→ Task objective
Each line below that holds the word "akzeptieren" counts once. Say how many such lines there are, and no more.

Provided data START

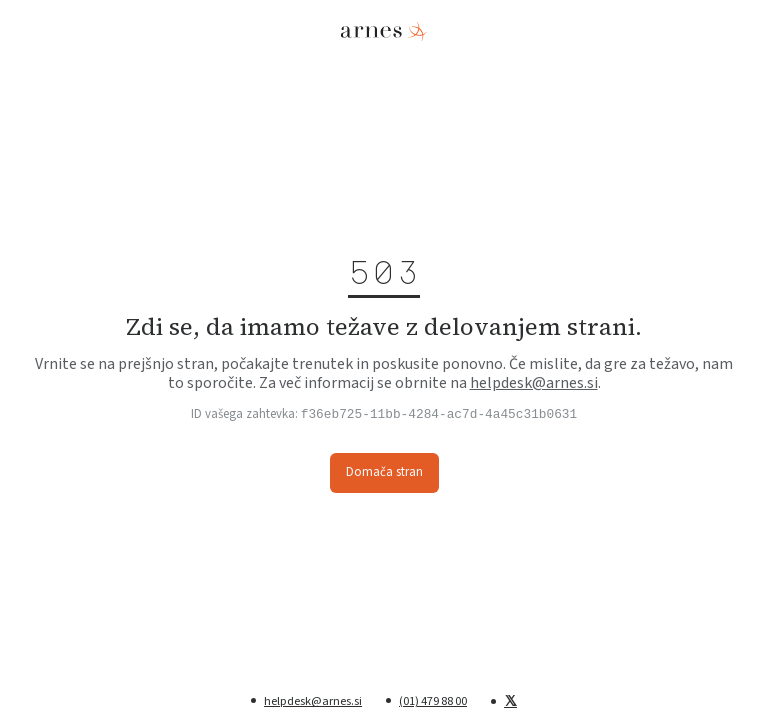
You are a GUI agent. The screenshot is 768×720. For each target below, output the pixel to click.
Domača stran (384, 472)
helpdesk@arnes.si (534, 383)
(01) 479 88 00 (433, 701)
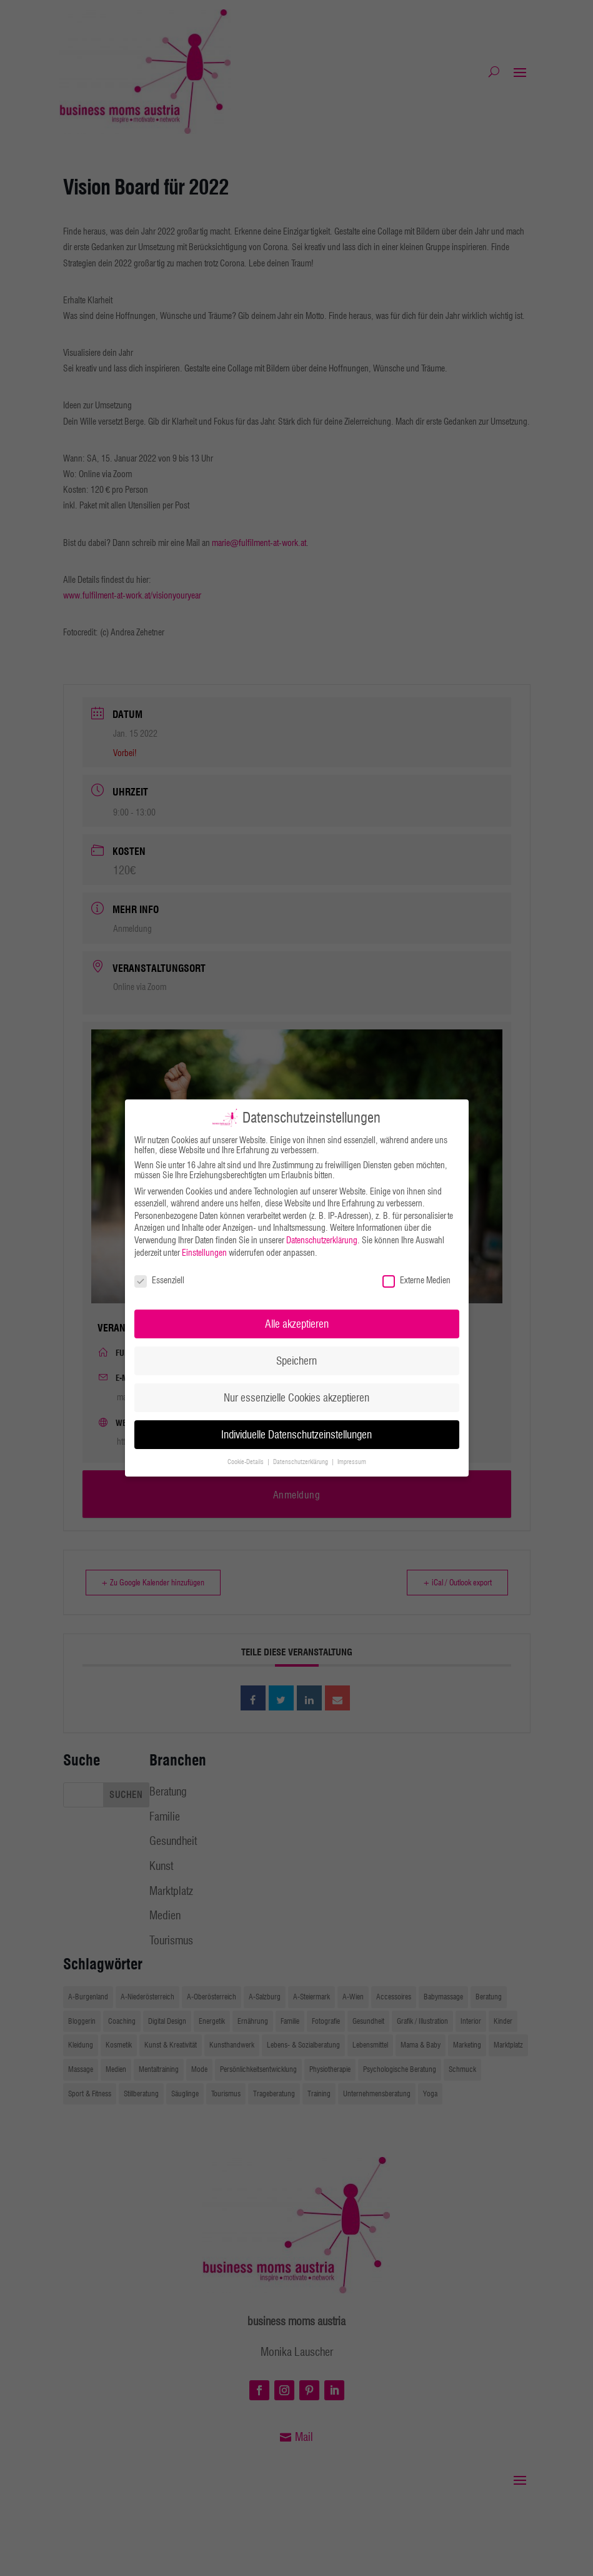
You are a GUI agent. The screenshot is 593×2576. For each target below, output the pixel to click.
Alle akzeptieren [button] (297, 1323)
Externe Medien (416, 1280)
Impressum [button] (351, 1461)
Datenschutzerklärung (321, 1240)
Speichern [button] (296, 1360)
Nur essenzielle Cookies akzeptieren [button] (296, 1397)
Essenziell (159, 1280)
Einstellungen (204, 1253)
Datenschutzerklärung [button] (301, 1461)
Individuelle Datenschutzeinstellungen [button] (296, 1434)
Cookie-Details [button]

Provided data END

→ Solution to this exercise
2